On 04/11/2013 02:57 PM, Tom Eastep wrote:
> On 04/11/2013 02:45 PM, Louis Lagendijk wrote:
>> On Thu, 2013-04-11 at 14:33 -0700, Tom Eastep wrote:
>>> On 04/11/2013 02:25 PM, Louis Lagendijk wrote:
>>>> On Sat, 2013-03-30 at 15:00 -0700, Tom Eastep wrote:
>>>
>>>> hello Tom,
>>>> The accep_ra option work as expected.
>>>> I do have a problem with shorewall-init. With
>>>> PRODUCTS="shorewall"
>>>
>>>>
>>>> And the second question:
>>>> where is the echo_notdone supposed to be defined that is used
in the
>>>> ifup/down local scripts supposed to be defined? (I am using
CentOS6)
>>>>
>>>
>>> How did you install Shorewall-init?
>> I used Simon Matters''s rpm, but rebuilt it with the 4.5.16
Beta 2
>> sources. I noticed the problem actually before when I used the EPEL
>> (4.5.4?) version I used before
> 
> There is no call to echo_notdone in the ifup/down scripts. In fact, on
> my Fedora installation, there is no call to if_updown in any of the
> installed shorewall-init components.
Make that ...call to echo_notdone....

-Tom
-- 
Tom Eastep        \ When I die, I want to go like my Grandfather who
Shoreline,         \ died peacefully in his sleep. Not screaming like
Washington, USA     \ all of the passengers in his car
http://shorewall.net \________________________________________________



------------------------------------------------------------------------------
Precog is a next-generation analytics platform capable of advanced
analytics on semi-structured data.

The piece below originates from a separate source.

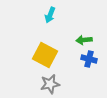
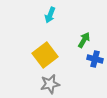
green arrow: rotated 126 degrees clockwise
yellow square: rotated 25 degrees clockwise
blue cross: moved 6 px right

The platform includes APIs for building
apps and a phenomenal toolset for data science. Developers can use
our toolset for easy data analysis & visualization. Get a free account!
http://www2.precog.com/precogplatform/slashdotnewsletter

On Thu, 2013-04-11 at 15:02 -0700, Tom Eastep wrote:
> On 04/11/2013 02:57 PM, Tom Eastep wrote:
> > On 04/11/2013 02:45 PM, Louis Lagendijk wrote:
> >> On Thu, 2013-04-11 at 14:33 -0700, Tom Eastep wrote:
> >>> On 04/11/2013 02:25 PM, Louis Lagendijk wrote:
> >>>> On Sat, 2013-03-30 at 15:00 -0700, Tom Eastep wrote:
> >>>
> >>>> hello Tom,
> >>>> The accep_ra option work as expected.
> >>>> I do have a problem with shorewall-init. With
> >>>> PRODUCTS="shorewall"
> >>>
> >>>>
> >>>> And the second question:
> >>>> where is the echo_notdone supposed to be defined that is
used in the
> >>>> ifup/down local scripts supposed to be defined? (I am
using CentOS6)
> >>>>
> >>>
> >>> How did you install Shorewall-init?
> >> I used Simon Matters''s rpm, but rebuilt it with the
4.5.16 Beta 2
> >> sources. I noticed the problem actually before when I used the
EPEL
> >> (4.5.4?) version I used before
> > 
> > There is no call to echo_notdone in the ifup/down scripts. In fact, on
> > my Fedora installation, there is no call to if_updown in any of the
> > installed shorewall-init components.
> 
> Make that ...call to echo_notdone....
My bad: even that rpm did not install the ifup-local / ifdown-local
scripts. I must have messed that up already with the epel (=fedora)
packages on the original install. I now copied the new versions and the
network restart works (but apparently still does not reset the firewall
as a shorewall restart fixes it again, but that is for tomorrow).
Thanks for the hints Tom! Your very quick respinses are much appreciated

Kind regards, Louis


------------------------------------------------------------------------------
Precog is a next-generation analytics platform capable of advanced
analytics on semi-structured data. The platform includes APIs for building
apps and a phenomenal toolset for data science. Developers can use
our toolset for easy data analysis & visualization. Get a free account!
http://www2.precog.com/precogplatform/slashdotnewsletter

hello Tom,
After playing with shorewall-init a bit more, I have some more issues:

1) shorewall6: accept_ra does not get restored when the network is
restarted. A shorewall restart fixes that. I would have expected
ifup-local to perform the same settings as a shorewall restart does. Am
I missing something? 
I hve traced the problem to interface_is_usable() in the firewall script: 
it uses find_first_interface_address_if_any() that returns no address 
assigned yet as it needs a router advertisement to do so. All 
interfaces on my machine have that problem as I am using the wide 
dhcpv6 client to retrieve a prefix delegation from the modem on the 
interface that has accept_ra set. Would it be possible to remove 
the test for the interface address? 
Again, a shorewall restart works ok.

2) shorewall: I have net.ipv4.ip_forward = 0
 in sysctl.conf. Shorewall-init does not set the forwarding per interface as
shorewall restart does. Do you have any idea what might cause this?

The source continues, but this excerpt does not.